If that's how it worked, I agree, it wouldn't be that impressive (every search result would just be a 1-1 cache lookup). That's not how it works, though, and as someone who works adjacent to the system, it is pretty impressive how fast it is when the work it's doing is actually pretty expensive.
For sure, but the approach is quite viable. If 19 out of 20 searches by a user are almost instantaneous and single novel one requires a few seconds, they'll assume a hiccup in their internet connection and still view the site as "really fast". It's certainly useful for limiting demands on expensive hardware.
The other 20% also perform well. I have quite literally never encountered a Google search that took more than some tens of milliseconds for a round trip.

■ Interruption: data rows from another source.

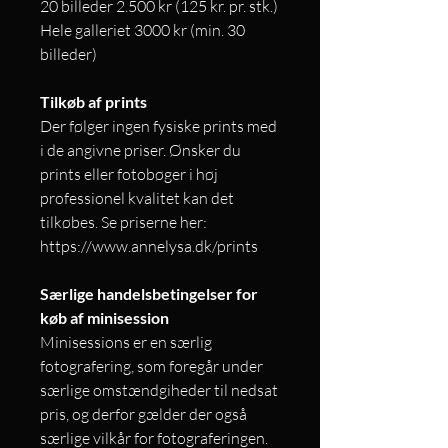
20 billeder 2.500 kr (125 kr. pr. stk.)
Hele galleriet 3000 kr (min. 30
billeder)
Tilkøb af prints
Der følger ingen fysiske prints med
i de angivne priser. Ønsker du
prints eller fotobøger i høj
professionel kvalitet kan det
tilkøbes. Se priserne her:
https://www.annelysa.dk/prints
Særlige handelsbetingelser for
køb af minisession
Minisessions er en særlig
fotografering, som foregår under
særlige omstændgiheder til nedsat
pris, og derfor gælder der også
særlige vilkår for fotograferingen.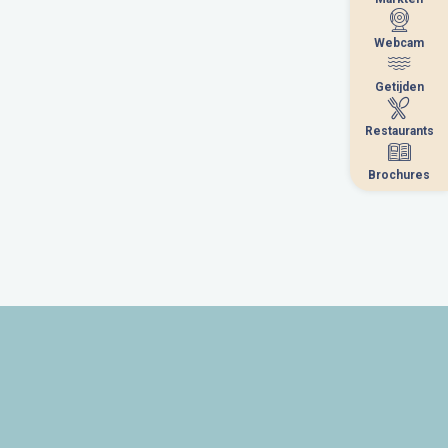
Webcam
Webcam
Getijden
Getijden
Restaurants
Restaurants
Brochures
Brochures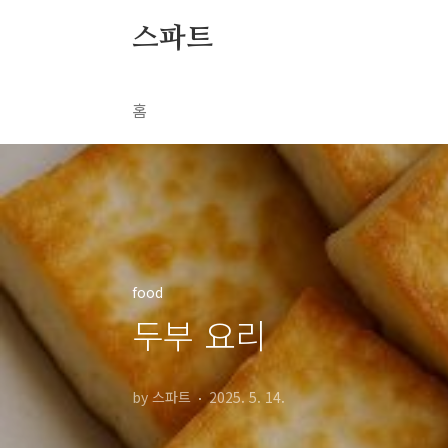
본문 바로가기
스파트
홈
food
두부 요리
by 스파트
2025. 5. 14.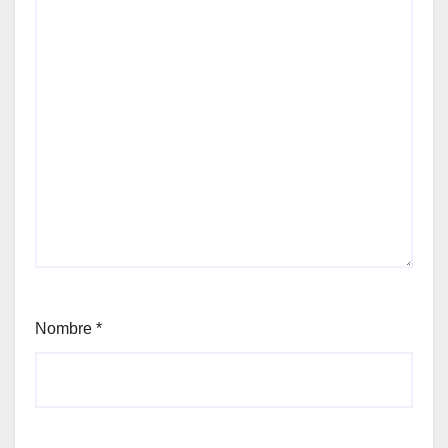
Nombre
*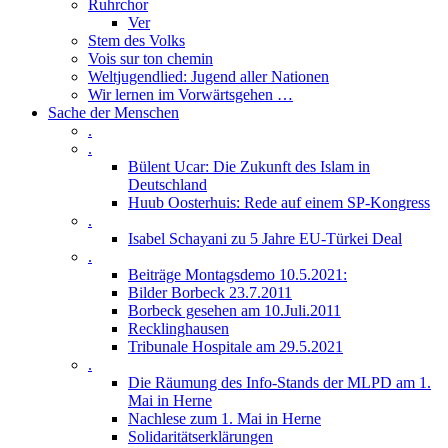
Ruhrchor
Ver
Stem des Volks
Vois sur ton chemin
Weltjugendlied: Jugend aller Nationen
Wir lernen im Vorwärtsgehen …
Sache der Menschen
.
.
Bülent Ucar: Die Zukunft des Islam in
Deutschland
Huub Oosterhuis: Rede auf einem SP-Kongress
.
Isabel Schayani zu 5 Jahre EU-Türkei Deal
.
Beiträge Montagsdemo 10.5.2021:
Bilder Borbeck 23.7.2011
Borbeck gesehen am 10.Juli.2011
Recklinghausen
Tribunale Hospitale am 29.5.2021
.
Die Räumung des Info-Stands der MLPD am 1.
Mai in Herne
Nachlese zum 1. Mai in Herne
Solidaritätserklärungen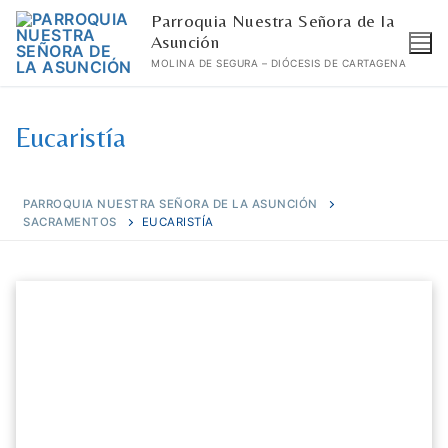
Ir
Parroquia Nuestra Señora de la
al
Asunción
MOLINA DE SEGURA – DIÓCESIS DE CARTAGENA
contenido
Eucaristía
PARROQUIA NUESTRA SEÑORA DE LA ASUNCIÓN
SACRAMENTOS
EUCARISTÍA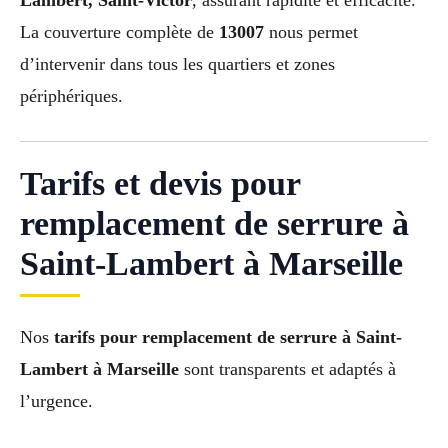
Lambert, Saint-Victor
, assurant rapidité et efficacité.
La couverture complète de
13007
nous permet
d’intervenir dans tous les quartiers et zones
périphériques.
Tarifs et devis pour
remplacement de serrure à
Saint-Lambert à Marseille
Nos
tarifs pour remplacement de serrure à Saint-
Lambert à Marseille
sont transparents et adaptés à
l’urgence.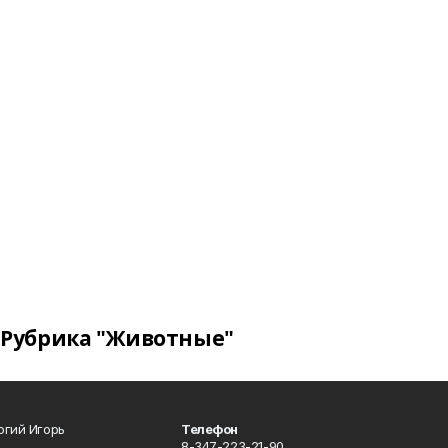
Рубрика "Животные"
огий Игорь
Телефон
8-347-223-21-90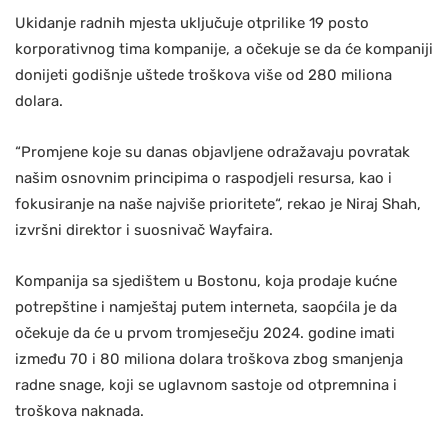
Ukidanje radnih mjesta uključuje otprilike 19 posto
korporativnog tima kompanije, a očekuje se da će kompaniji
donijeti godišnje uštede troškova više od 280 miliona
dolara.
“Promjene koje su danas objavljene odražavaju povratak
našim osnovnim principima o raspodjeli resursa, kao i
fokusiranje na naše najviše prioritete“, rekao je Niraj Shah,
izvršni direktor i suosnivač Wayfaira.
Kompanija sa sjedištem u Bostonu, koja prodaje kućne
potrepštine i namještaj putem interneta, saopćila je da
očekuje da će u prvom tromjesečju 2024. godine imati
između 70 i 80 miliona dolara troškova zbog smanjenja
radne snage, koji se uglavnom sastoje od otpremnina i
troškova naknada.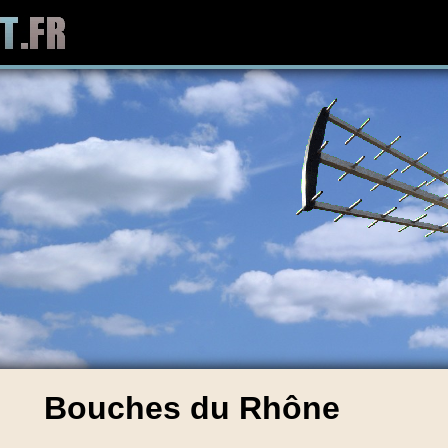
Bouches du Rhône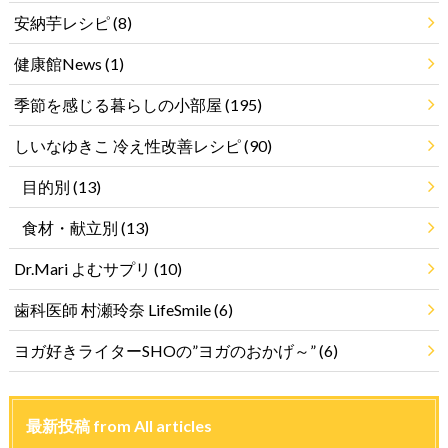
安納芋レシピ
(8)
健康館News
(1)
季節を感じる暮らしの小部屋
(195)
しいなゆきこ 冷え性改善レシピ
(90)
目的別
(13)
食材・献立別
(13)
Dr.Mari よむサプリ
(10)
歯科医師 村瀬玲奈 LifeSmile
(6)
ヨガ好きライターSHOの”ヨガのおかげ～”
(6)
最新投稿 from All articles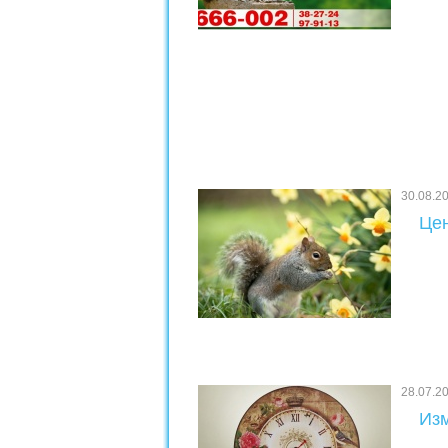
30.08.2
Цен
28.07.2
Изм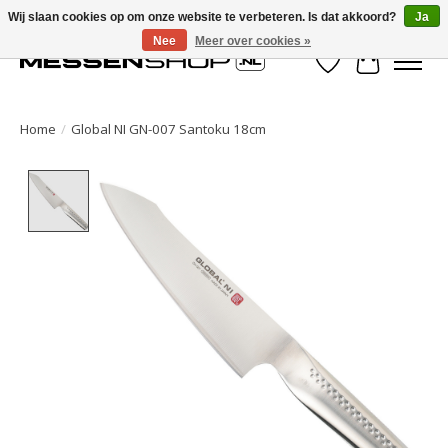
Wij slaan cookies op om onze website te verbeteren. Is dat akkoord?
Ja
Nee
Meer over cookies »
Verlanglijst
Winkelwa
Home
/
Global NI GN-007 Santoku 18cm
Product image slideshow Items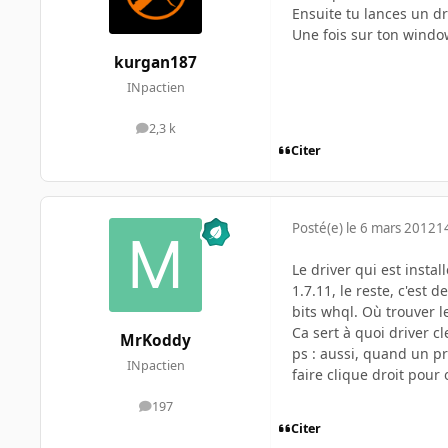
Ensuite tu lances un d
Une fois sur ton windo
kurgan187
INpactien
2,3 k
messages
Citer
Posté(e)
le 6 mars 2012
1
Le driver qui est instal
1.7.11, le reste, c'est 
bits whql. Où trouver l
Ca sert à quoi driver cl
MrKoddy
ps : aussi, quand un pr
INpactien
faire clique droit pour
197
messages
Citer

You're absolutely correct. Caching common search queries allows the site to allocate hardware for processing "expensive" queries, with the objective of having both complete at near the same time.
Without caching, the cost of operating the site would dramatically escalate.
I recall reading about the local transit department which had gotten some fancy accelerator card to help with route searches, ie when a customer wanted to go from A to B, which busses, trams etc to take.
Can't recall if it was "just" a bunch of FPGAs but it was a big-ass PCI card.
Some years later I tried to find this story again, and to check if they still used it. Turned out they had ditched it after just a couple of years. As memory sizes had increased, they could just precompute all possible routes for the next day and keep them all in memory...
> p50/p99 retrieval times at realistic loads or it didn't happen.
Therein lies the problem - how do you generate actual realistic loads for a search engine without having a large number of people use it for searches? Simply hitting it with random search terms isn't realistic.
Some people will be on slow connections, search terms for something specific might spike in only a certain region (earthquake, etc), etc.
If your terms are too random, it'll perform worse than it should (results not in the cache), and if not random enough it will perform better than it should.
One actual solution is to use historical search logs. Just because "random" is a bad answer doesn't mean people don't try and make reasonable reproductions of load to replay and benchmark. Cacheing is also a big factor.
I don't know if this is true for elasticsearch, but at least with solr, when you update an index, the default is to run some of the queries in the cache of the old searcher to warm up the new one.
We use postgres fts and it works fine, you just gotta how you rank order the rows in the query - if you only use ts_rank then it's perfect but you likely want to use some other relevance metric to adjust the ranking but then you can't rank order primarily by that metric. Once you nail this the results are as fast as any other typical db table query with an index.
You’re right. But at the same time that quality seems to decline or at least stagnate. I think they face the hard problem of an decreasing signal to noise ratio.
Ranking is definitely easier when you also provide and moderate the content. That implies the technical solutions might differ qualitatively.
I've tried using PG FTS in a real application, it didn't scale very well. It worked well for 100s-1000s of records, but after that queries would quickly go from a few ms to like 500ms. And another 400ms for highlighting.
Mind you, this was 10-15 years ago, so thing will have changed and improved. I know the indices have become a lot faster since then.
I've built something like this before, and it was pretty fast. What load could one node have supported, I have no idea, but read-only operations can be spread across replicas easily.